Maybe the church can bring back excommunication and burning-at-the-stake, and then perhaps I’d take their efforts seriously.

Monday, November 17, 2014

IdCAT: an insecure digital certificate for foreigner in living Catalunya

More and more government services in Spain ask for a electronic DNI in order to authenticate access to services or sign documents. As a foreigner, you obviously don’t have a DNI, and even the residency cards don’t have chips.

Luckily the Catalans have a solution for this called idCAT. It not only works for Catalan stuff, but also with Agencia Tributaria and Seguridad Social.

I tried getting one today and it was actually quite easy:

  1. Go to www.idcat.cat and fill in the requested information (sol·licitud)
  2. Don’t be surprised if you don’t get a receipt or anything, the information is in there somewhere.
  3. Go to one of the municipal government offices listed with together with your passport/ID and NIE certificate.
  4. You give them a four digit PIN
  5. They will print out a piece of paper
  6. Go home and use the information on paper to download the certificate onto your computer

What no smartcard? If you are worried about security at this point, you should be. By default the private key for your certificate gets installed on your computer without any protection whatsoever. Anyone can copy this key off your computer and use it to impersonate you without you even knowing.

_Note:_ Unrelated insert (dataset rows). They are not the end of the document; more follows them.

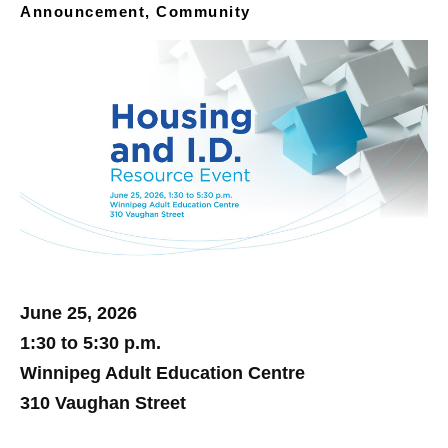
Announcement, Community
June 25, 2026
1:30 to 5:30 p.m.
Winnipeg Adult Education Centre
310 Vaughan Street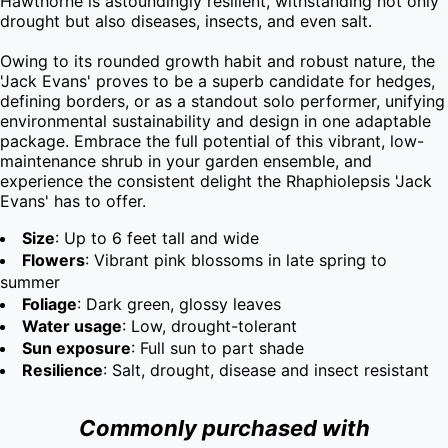
Hawthorne is astoundingly resilient, withstanding not only 
drought but also diseases, insects, and even salt.

Owing to its rounded growth habit and robust nature, the 
'Jack Evans' proves to be a superb candidate for hedges, 
defining borders, or as a standout solo performer, unifying 
environmental sustainability and design in one adaptable 
package. Embrace the full potential of this vibrant, low-
maintenance shrub in your garden ensemble, and 
experience the consistent delight the Rhaphiolepsis 'Jack 
Evans' has to offer.
Size
: Up to 6 feet tall and wide
Flowers
: Vibrant pink blossoms in late spring to
summer
Foliage
: Dark green, glossy leaves
Water usage
: Low, drought-tolerant
Sun exposure
: Full sun to part shade
Resilience
: Salt, drought, disease and insect resistant
Commonly purchased with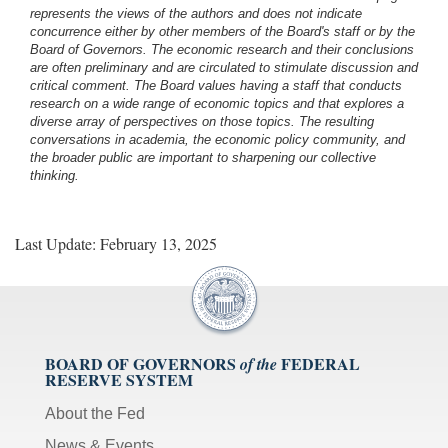
represents the views of the authors and does not indicate
concurrence either by other members of the Board's staff or by the
Board of Governors. The economic research and their conclusions
are often preliminary and are circulated to stimulate discussion and
critical comment.
The Board values having a staff that conducts
research on a wide range of economic topics and that explores a
diverse array of perspectives on those topics. The resulting
conversations in academia, the economic policy community, and
the broader public are important to sharpening our collective
thinking.
Last Update: February 13, 2025
BOARD OF GOVERNORS
FEDERAL
of the
RESERVE SYSTEM
About the Fed
News & Events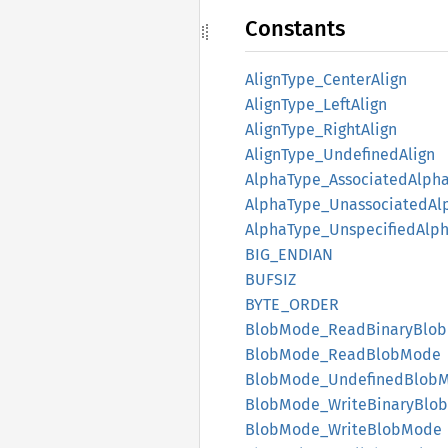
Constants
Align
Type_
Center
Align
Align
Type_
Left
Align
Align
Type_
Right
Align
Align
Type_
Undefined
Align
Alpha
Type_
Associated
Alph
Alpha
Type_
Unassociated
Al
Alpha
Type_
Unspecified
Alp
BIG_
ENDIAN
BUFSIZ
BYTE_
ORDER
Blob
Mode_
Read
Binary
Blob
Blob
Mode_
Read
Blob
Mode
Blob
Mode_
Undefined
Blob
Blob
Mode_
Write
Binary
Blob
Blob
Mode_
Write
Blob
Mode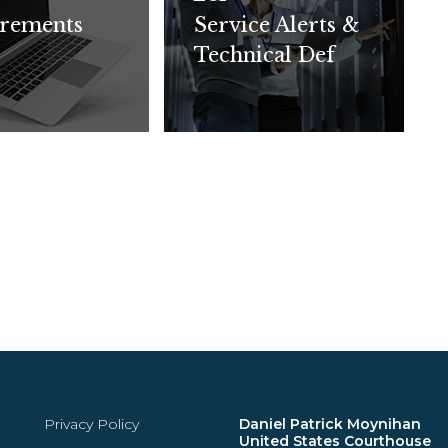
rements
Service Alerts &
Technical Def
Privacy Policy
Daniel Patrick Moynihan
United States Courthouse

Allegedly you can revoke your key, but keep in mind that the infrastructure for revoking digital certificates has always been a bit broken, and I wouldn’t be surprised if half the sites that accept them don’t check for revocation.

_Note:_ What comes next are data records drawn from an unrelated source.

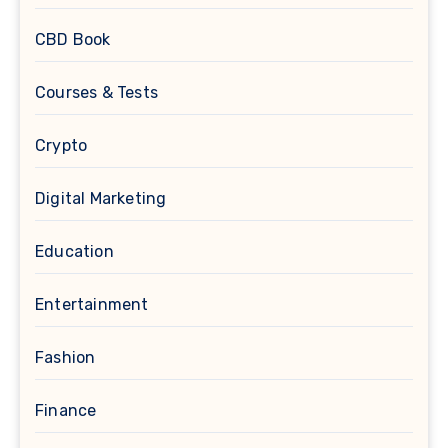
CBD Book
Courses & Tests
Crypto
Digital Marketing
Education
Entertainment
Fashion
Finance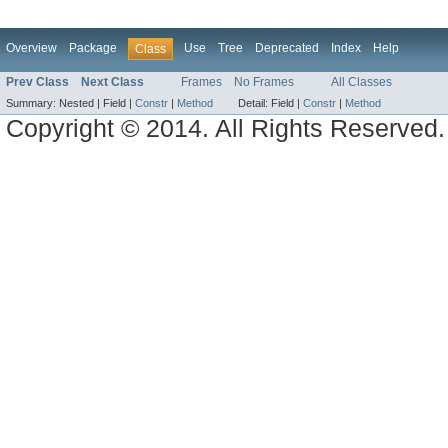
Overview
Package
Use
Tree
Deprecated
Index
Help
Class
Prev Class
Next Class
Frames
No Frames
All Classes
Summary:
Nested |
Field |
Constr
|
Method
Detail:
Field |
Constr
|
Method
Copyright © 2014. All Rights Reserved.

If you want to be a bit more secure, what I would do is:

  1. Run “Manage User Certificates”
  2. Click on “Personal”, “Certificates”
  3. Right click on the certificate with your name on it issued by “EC-IDCat”
  4. Click “All tasks”/“Export…”
  5. Say “Yes export private key”
  6. Select “.PFX”
  7. Select all the options (include certificates, delete private key, export all extended properties)
  8. Save it on a file and give it a secure password
  9. Re-import with “All tasks”/”Import”
  10. Disable export, and keep the password as “high security”

Now whenever you hit a site that wants the certificate, it will also ask you for your password. This isn’t totally secure, since the web browser still loads the private key at some point. The best solution would be to load the key onto a smartcard, but I haven’t gotten around to figuring that out.